O senador de Utah, Mitt Romney, também criticou Biden, dizendo em um tweet que o presidente desperdiçou a oportunidade de construir um consenso e encontrar uma solução permanente para os monumentos.

Mais uma vez, os monumentos nacionais de Utah estão sendo usados ​​como uma bola de futebol política entre as administrações, disse Romney na quinta-feira.

A decisão de voltar a expandir os limites de Bears Ears e Grand Staircase-Escalante é um golpe devastador para nossos líderes estaduais, locais e tribais e nossa delegação ... a mentalidade do vencedor leva tudo de hoje nos afastou ainda mais desse objetivo.

Jennifer Rokala, diretora executiva do Center for Western Priorities, um grupo conservacionista, também aplaudiu a decisão de Biden e disse que espera que isso marque um passo inicial em direção a sua meta de conservar pelo menos 30 por cento das terras e oceanos dos EUA até 2030.

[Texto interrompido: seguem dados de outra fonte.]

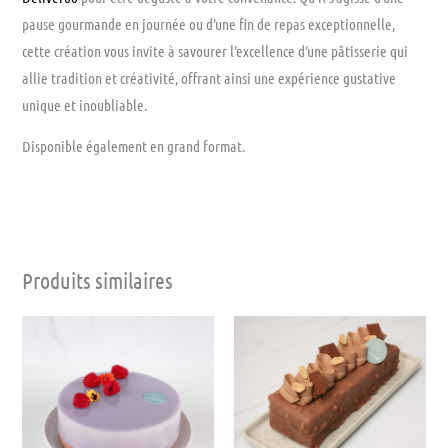
pause gourmande en journée ou d’une fin de repas exceptionnelle,
cette création vous invite à savourer l’excellence d’une pâtisserie qui
allie tradition et créativité, offrant ainsi une expérience gustative
unique et inoubliable.
Disponible également en grand format.
Produits similaires
Plage
Plage
Ce
Ce
de
de
produit
produit
prix :
prix :
22.00 €
22.00 €
a
a
à
à
44.00 €
plusieurs
44.00 €
plusieu
variations.
variati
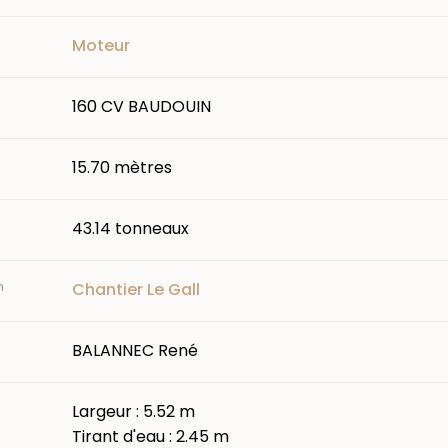
Moteur
160 CV BAUDOUIN
15.70 mètres
43.14 tonneaux
n
Chantier Le Gall
BALANNEC René
Largeur : 5.52 m
Tirant d'eau : 2.45 m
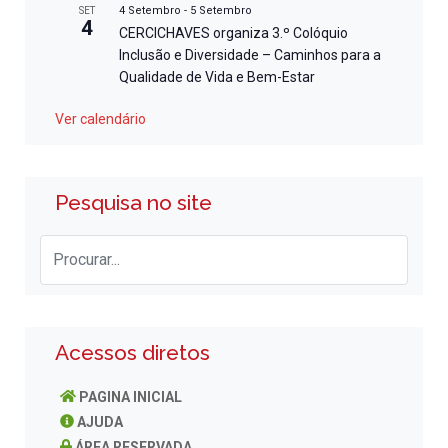
4 Setembro
-
5 Setembro
SET
4
CERCICHAVES organiza 3.º Colóquio
Inclusão e Diversidade – Caminhos para a
Qualidade de Vida e Bem-Estar
Ver calendário
Pesquisa no site
Acessos diretos
PAGINA INICIAL
AJUDA
ÁREA RESERVADA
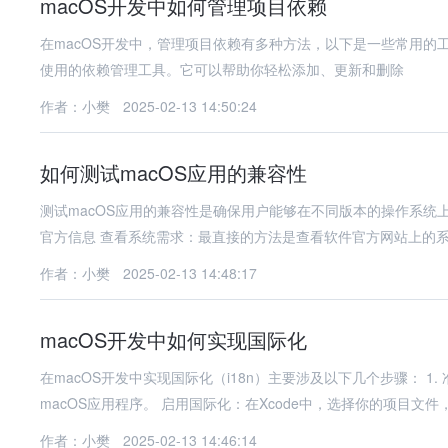
macOS开发中如何管理项目依赖
在macOS开发中，管理项目依赖有多种方法，以下是一些常用的工具和步骤：
使用的依赖管理工具。它可以帮助你轻松添加、更新和删除
作者：小樊
2025-02-13 14:50:24
如何测试macOS应用的兼容性
测试macOS应用的兼容性是确保用户能够在不同版本的操作系统
官方信息 查看系统需求：最直接的方法是查看软件官方网站上
作者：小樊
2025-02-13 14:48:17
macOS开发中如何实现国际化
在macOS开发中实现国际化（i18n）主要涉及以下几个步骤： 1. 准备工作 创建项目：首先，确保你的项目已经创
macOS应用程序。 启用国际化：在Xcode中，选择你的项目文件
作者：小樊
2025-02-13 14:46:14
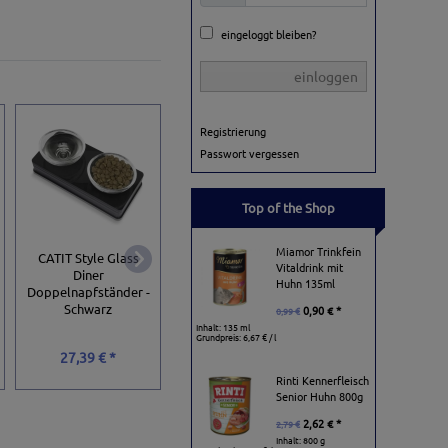
eingeloggt bleiben?
einloggen
Registrierung
Passwort vergessen
Top of the Shop
Miamor Trinkfein
CATIT Style Glass
Vitaldrink mit
Diner
Trixie Keramiknapf
Trixie Keramikna
Huhn 135ml
Doppelnapfständer -
mit Motiv - 200 ml
Thanks for servic
Schwarz
0,90 € *
0,99 €
Inhalt: 135 ml
Grundpreis:
6,67 € / l
27,39 € *
4,99 € *
4,99 € *
Rinti Kennerfleisch
Senior Huhn 800g
2,62 € *
2,79 €
Inhalt: 800 g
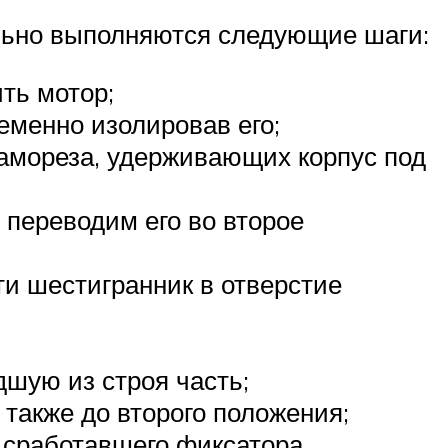
льно выполняются следующие шаги:
ть мотор;
еменно изолировав его;
самореза, удерживающих корпус под
и переводим его во второе
ти шестигранник в отверстие
шую из строя часть;
 также до второго положения;
 сработавшего фиксатора.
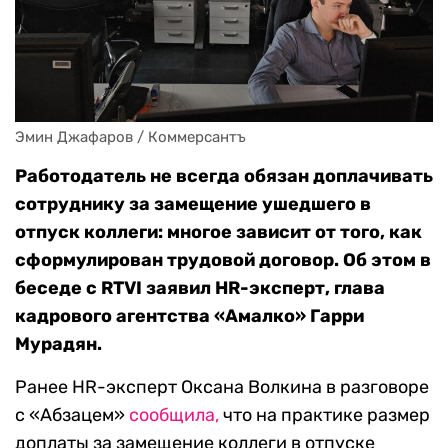
Эмин Джафаров / Коммерсантъ
Работодатель не всегда обязан доплачивать
сотруднику за замещение ушедшего в
отпуск коллеги: многое зависит от того, как
сформулирован трудовой договор. Об этом в
беседе с RTVI заявил HR-эксперт, глава
кадрового агентства «Амалко» Гарри
Мурадян.
Ранее HR-эксперт Оксана Волкина в разговоре
с «Абзацем»
сообщила,
что на практике размер
доплаты за замещение коллеги в отпуске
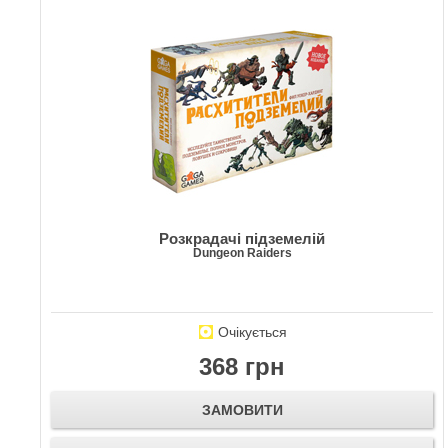
Розкрадачі підземелій
Dungeon Raiders
Очікується
368 грн
ЗАМОВИТИ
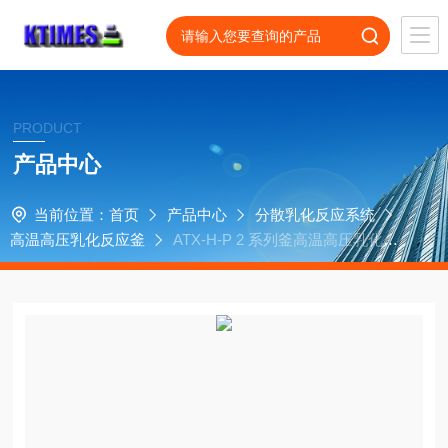
PRODUCT
产品中心
当前位置：
首页
产品中心
分散乳化反应系统
高温高压乳化反应釜
ATX-H-P 2 系列釜高温高压乳化反
应釜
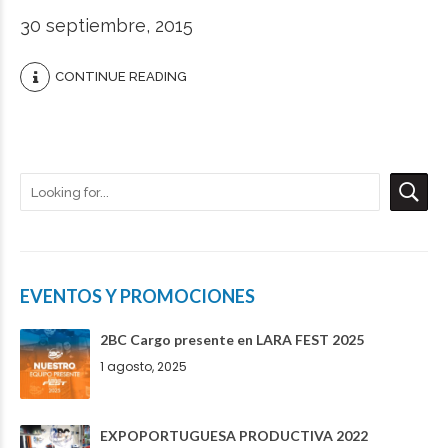
30 septiembre, 2015
CONTINUE READING
EVENTOS Y PROMOCIONES
2BC Cargo presente en LARA FEST 2025
1 agosto, 2025
EXPOPORTUGUESA PRODUCTIVA 2022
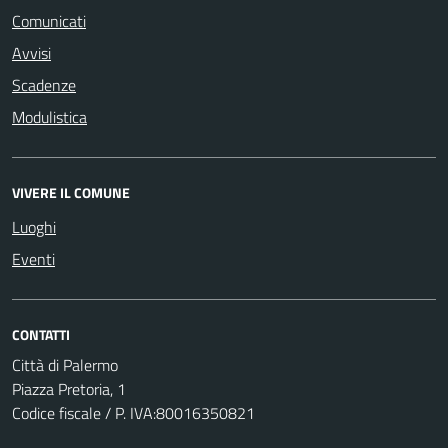
Comunicati
Avvisi
Scadenze
Modulistica
VIVERE IL COMUNE
Luoghi
Eventi
CONTATTI
Città di Palermo
Piazza Pretoria, 1
Codice fiscale / P. IVA:80016350821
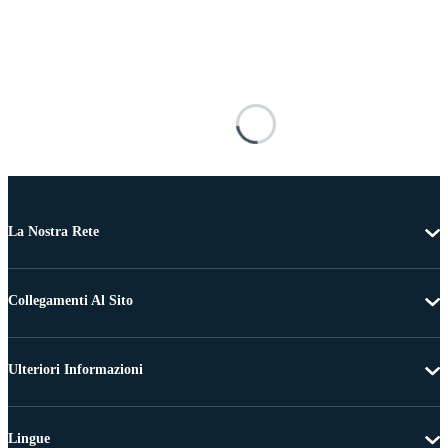
La Nostra Rete
Collegamenti Al Sito
Ulteriori Informazioni
Lingue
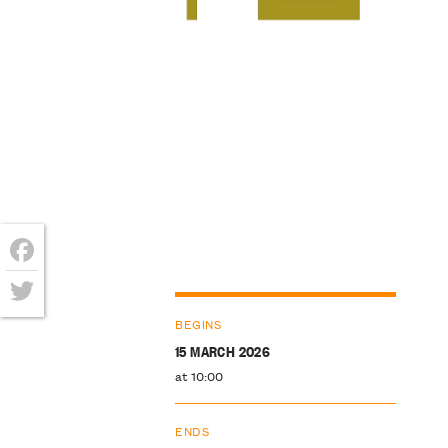
Facebook
Twitter
BEGINS
15 MARCH 2026
at 10:00
ENDS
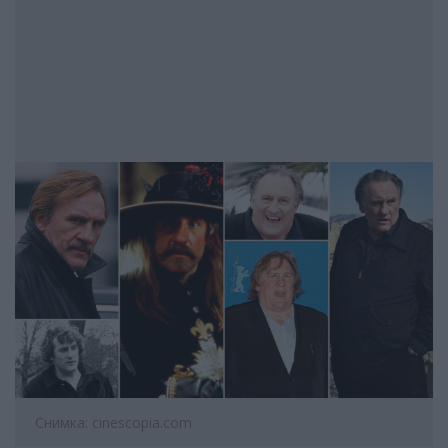
Снимка: cinescopia.com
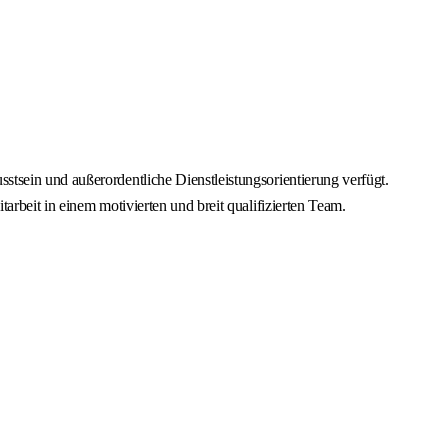
tsein und außerordentliche Dienstleistungsorientierung verfügt.
rbeit in einem motivierten und breit qualifizierten Team.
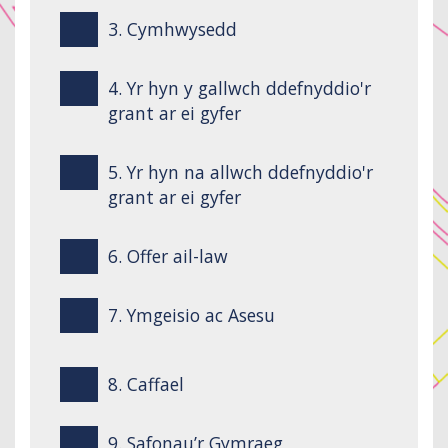
3. Cymhwysedd
4. Yr hyn y gallwch ddefnyddio'r
grant ar ei gyfer
5. Yr hyn na allwch ddefnyddio'r
grant ar ei gyfer
6. Offer ail-law
7. Ymgeisio ac Asesu
8. Caffael
9. Safonau’r Gymraeg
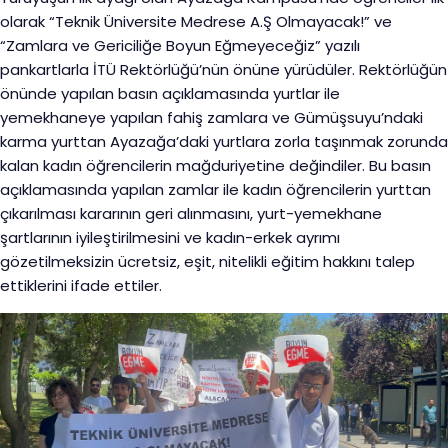
olarak “Teknik Üniversite Medrese A.Ş Olmayacak!” ve
“Zamlara ve Gericiliğe Boyun Eğmeyeceğiz” yazılı
pankartlarla İTÜ Rektörlüğü’nün önüne yürüdüler. Rektörlüğün
önünde yapılan basın açıklamasında yurtlar ile
yemekhaneye yapılan fahiş zamlara ve Gümüşsuyu’ndaki
karma yurttan Ayazağa’daki yurtlara zorla taşınmak zorunda
kalan kadın öğrencilerin mağduriyetine değindiler. Bu basın
açıklamasında yapılan zamlar ile kadın öğrencilerin yurttan
çıkarılması kararının geri alınmasını, yurt-yemekhane
şartlarının iyileştirilmesini ve kadın-erkek ayrımı
gözetilmeksizin ücretsiz, eşit, nitelikli eğitim hakkını talep
ettiklerini ifade ettiler.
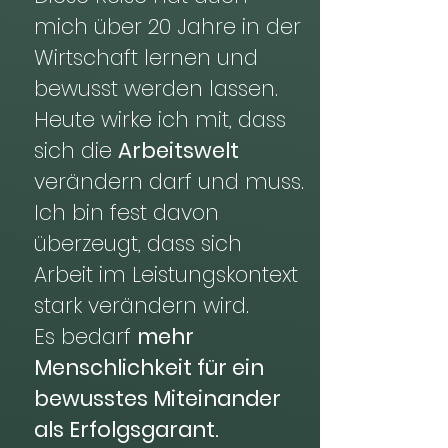
mich über 20 Jahre in der
Wirtschaft lernen und
bewusst werden lassen.
Heute wirke ich mit, dass
sich die
Arbeitswelt
verändern darf und muss.
Ich bin fest davon
überzeugt, dass sich
Arbeit im Leistungskontext
stark verändern wird.
Es bedarf
mehr
Menschlichkeit f
ür ein
bewusstes Miteinander
als Erfolgsgarant.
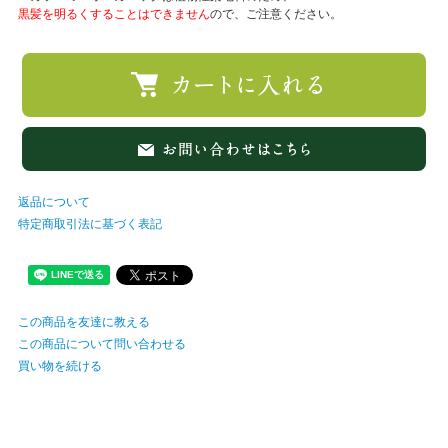
黒髪を明るくすることはできません
ので、ご注意ください。
返品について
特定商取引法に基づく表記
この商品を友達に教える
この商品について問い合わせる
買い物を続ける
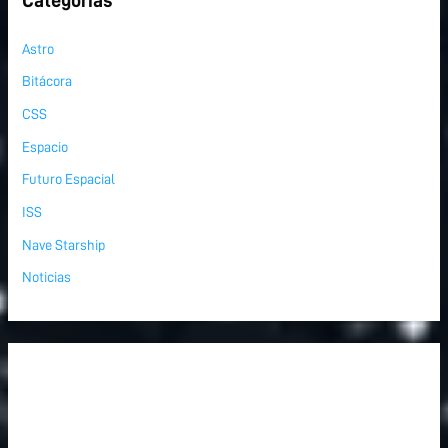
Astro
Bitácora
CSS
Espacio
Futuro Espacial
ISS
Nave Starship
Noticias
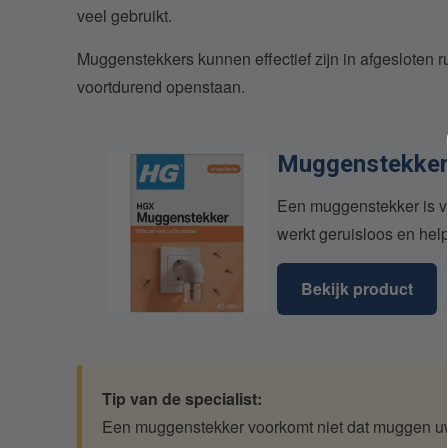
veel gebruikt.
Muggenstekkers kunnen effectief zijn in afgesloten
voortdurend openstaan.
Muggenstekker
Een muggenstekker is vo
werkt geruisloos en hel
Bekijk product
Tip van de specialist:
Een muggenstekker voorkomt niet dat muggen uw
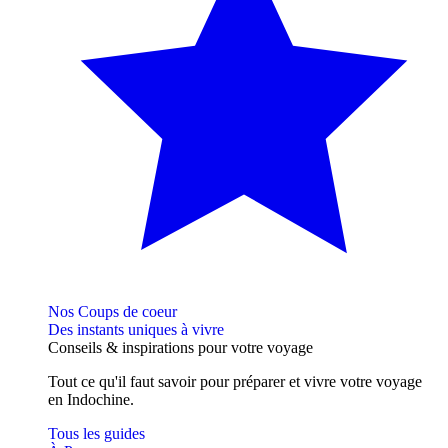
Nos Coups de coeur
Des instants uniques à vivre
Conseils
& inspirations
pour votre voyage
Tout ce qu'il faut savoir pour préparer et vivre votre voyage
en Indochine.
Tous les guides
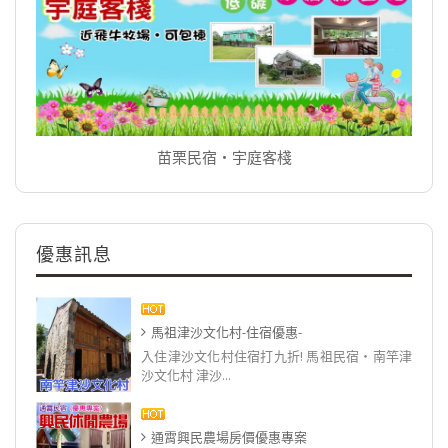
苗栗民宿‧宇庭客棧
優惠訊息
馬祖津沙文化村-住宿優惠-
入住津沙文化村住宿打九折! 馬祖民宿‧南竿津
沙文化村 津沙...
通霄興民農場房價優惠專案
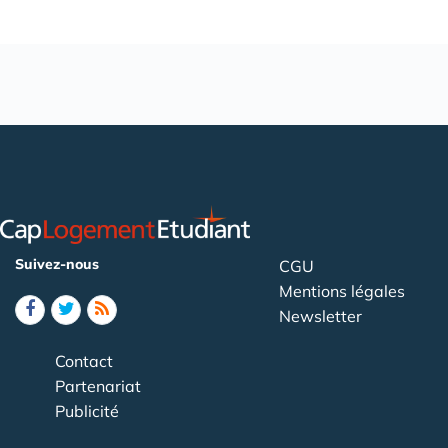
Suivez-nous
CGU
Mentions légales
Newsletter
Contact
Partenariat
Publicité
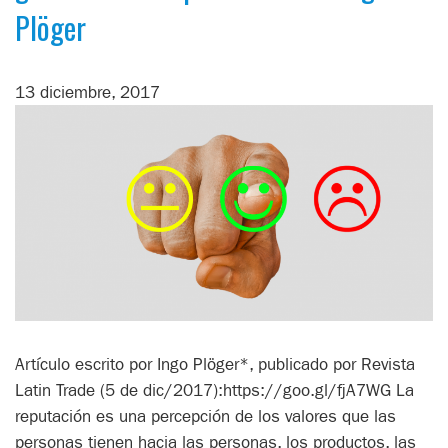
Plöger
13 diciembre, 2017
Artículo escrito por Ingo Plöger*, publicado por Revista
Latin Trade (5 de dic/2017):https://goo.gl/fjA7WG La
reputación es una percepción de los valores que las
personas tienen hacia las personas, los productos, las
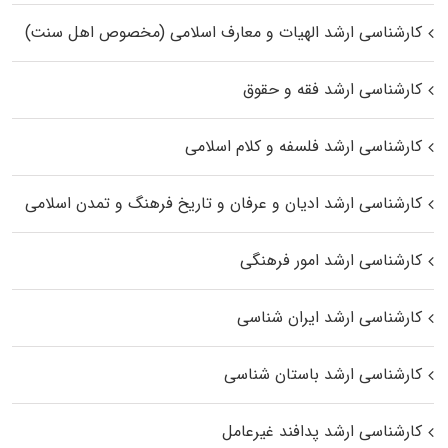
کارشناسی ارشد الهیات و معارف اسلامی (مخصوص اهل سنت)
کارشناسی ارشد فقه و حقوق
کارشناسی ارشد فلسفه و کلام اسلامی
کارشناسی ارشد ادیان و عرفان و تاریخ فرهنگ و تمدن اسلامی
کارشناسی ارشد امور فرهنگی
کارشناسی ارشد ایران شناسی
کارشناسی ارشد باستان شناسی
کارشناسی ارشد پدافند غیرعامل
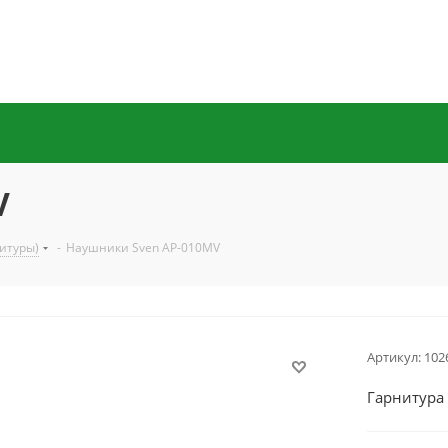
V
итуры)
-
Наушники Sven AP-010MV
Артикул:
102
Гарнитура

Obrigado, presidente Biden, disse Rokala em um comunicado.

Você ouviu as tribos indígenas e o povo americano e garantiu que essas paisagens serão protegidas por gerações futuras. Os cortes de Trump ironicamente aumentaram a atenção nacional para Bears Ears, disse Rokala. Ela pediu ao governo federal que aumentasse o financiamento para administrar a paisagem e lidar com o crescimento das multidões.

Haaland, o primeiro secretário do Gabinete Indígena, viajou para Utah em abril para visitar os monumentos, tornando-se o mais recente oficial federal a entrar no que foi uma batalha de terras públicas de vários anos. Haaland apresentou suas recomendações sobre os monumentos em junho.

O ex-presidente Barack Obama proclamou o Bears Ears um monumento nacional em 2016, 20 anos depois que o ex-presidente Bill Clinton se mudou para proteger a Grand Staircase-Escalante. O Bears Ears foi o primeiro local a receber a designação a pedido específico das tribos.